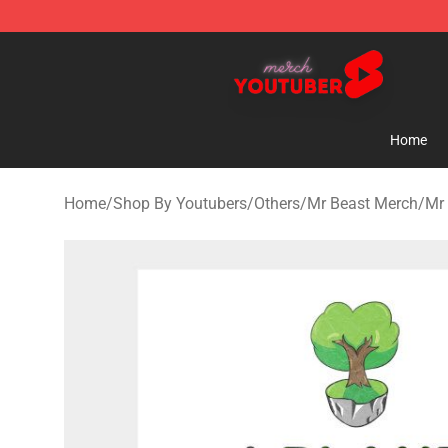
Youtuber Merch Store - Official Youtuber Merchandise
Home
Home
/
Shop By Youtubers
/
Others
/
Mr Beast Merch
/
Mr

◇ ◇ ◇ ◇ ◇

Reproduce the material above in full, exactly, with no images.

| Response to this task |
Youtuber Merch Store - Official Youtuber Merchandise
Home
Home
/
Shop By Youtubers
/
Others
/
Mr Beast Merch
/
Mr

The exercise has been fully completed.